No hay una unidad ideológica o cuerpo doctrinal, hay suma de intereses.

Todo eso hace que el proceso de designación anunciado por López Obrador sea una prueba de fuego para conservar ese movimiento con registro formal de partido. Esa condición coloca en una línea muy delgada la manera de dirimir las diferencias entre esos grupos.

Quien ha insistido desde hace unos meses sobre estos puntos ha sido el hasta hoy coordinador de los senadores y aspirante presidencial, Ricardo Monreal Ávila y quien ha advertido que estará en la boleta del 2024 con o sin Morena. Su pragmatismo le ha hecho ganar aliados y conservar espacios, como la gubernatura de Zacatecas para su hermano.

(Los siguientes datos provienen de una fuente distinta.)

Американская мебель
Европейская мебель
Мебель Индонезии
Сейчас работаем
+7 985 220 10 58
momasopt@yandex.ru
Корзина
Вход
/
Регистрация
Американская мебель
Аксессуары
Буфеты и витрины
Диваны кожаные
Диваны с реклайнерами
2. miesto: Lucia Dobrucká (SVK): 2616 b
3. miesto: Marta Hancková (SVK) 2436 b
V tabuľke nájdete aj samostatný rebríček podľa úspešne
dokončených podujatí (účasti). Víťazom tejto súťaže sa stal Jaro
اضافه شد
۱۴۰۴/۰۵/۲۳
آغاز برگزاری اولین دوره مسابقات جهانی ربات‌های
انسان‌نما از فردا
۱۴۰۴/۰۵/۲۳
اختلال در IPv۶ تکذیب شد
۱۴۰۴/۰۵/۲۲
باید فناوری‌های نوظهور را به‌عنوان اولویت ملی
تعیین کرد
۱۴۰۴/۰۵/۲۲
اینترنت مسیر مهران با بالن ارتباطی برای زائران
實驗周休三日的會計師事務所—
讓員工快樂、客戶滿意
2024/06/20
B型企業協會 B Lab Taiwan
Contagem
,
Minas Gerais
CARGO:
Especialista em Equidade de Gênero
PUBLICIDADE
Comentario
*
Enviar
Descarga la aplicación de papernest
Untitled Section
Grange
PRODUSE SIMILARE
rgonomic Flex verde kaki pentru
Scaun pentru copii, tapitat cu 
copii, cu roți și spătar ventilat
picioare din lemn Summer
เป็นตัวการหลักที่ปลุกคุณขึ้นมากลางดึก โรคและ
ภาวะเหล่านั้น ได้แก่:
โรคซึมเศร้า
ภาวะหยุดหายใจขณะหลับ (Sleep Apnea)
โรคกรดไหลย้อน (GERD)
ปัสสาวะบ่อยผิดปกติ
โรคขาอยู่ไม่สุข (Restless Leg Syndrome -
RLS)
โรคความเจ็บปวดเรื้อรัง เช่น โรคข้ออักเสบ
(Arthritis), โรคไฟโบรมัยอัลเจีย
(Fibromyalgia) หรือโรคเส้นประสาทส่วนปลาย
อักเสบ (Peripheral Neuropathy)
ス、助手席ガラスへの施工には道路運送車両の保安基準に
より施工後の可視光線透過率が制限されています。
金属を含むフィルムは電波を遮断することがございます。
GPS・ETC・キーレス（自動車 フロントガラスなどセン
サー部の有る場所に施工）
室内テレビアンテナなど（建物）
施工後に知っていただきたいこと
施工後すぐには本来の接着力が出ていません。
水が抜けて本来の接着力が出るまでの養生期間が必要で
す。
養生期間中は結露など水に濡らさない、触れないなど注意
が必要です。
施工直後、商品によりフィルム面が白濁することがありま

Desde muchos lados se le atribuye la formación Fuerza por México, que así como ganó su derecho como partido lo perdió en la pasada elección intermedia.

Marcelo Ebrard es otro producto del viejo sistema, que todavía en 1997 gozó de esa membresía al haber llegado como diputado federal por el PVEM, mantuvo su cercanía con el extinto Manuel Camacho Solís y juntos se fueron con López Obrador al PRD.

Su experiencia, trayectoria y figura propia le otorgaron peso para aliarse con López Obrador. Ese perfil le ha permitido resaltar notablemente en el actual gabinete presidencial, pero también le ha generado conflictos con otras corrientes. Sus aliados son las viejas corrientes liberales, pragmáticas del sistema, no los seguidores de López Obrador. Visto así, su postulación bajo el registro de Morena dependerá más de su lealtad al Presidente y si no deberá construir otra opción.

Los que parecieran ser los más convencidos de tener en la bolsa la sucesión son la izquierda radical capitalina, quienes han sido los más activistas y leales a López Obrador, pero también quienes sufrieron el gran descalabro en las pasadas elecciones al perder la mitad del territorio de la Ciudad de México. Por su sectarismo se han cerrado otras opciones, por lo cual es previsible que jugarán su resto.

Al final lo único que importa es la voluntad y los intereses del destapador, el que designará al candidato presidencial del régimen… como en el viejo sistema.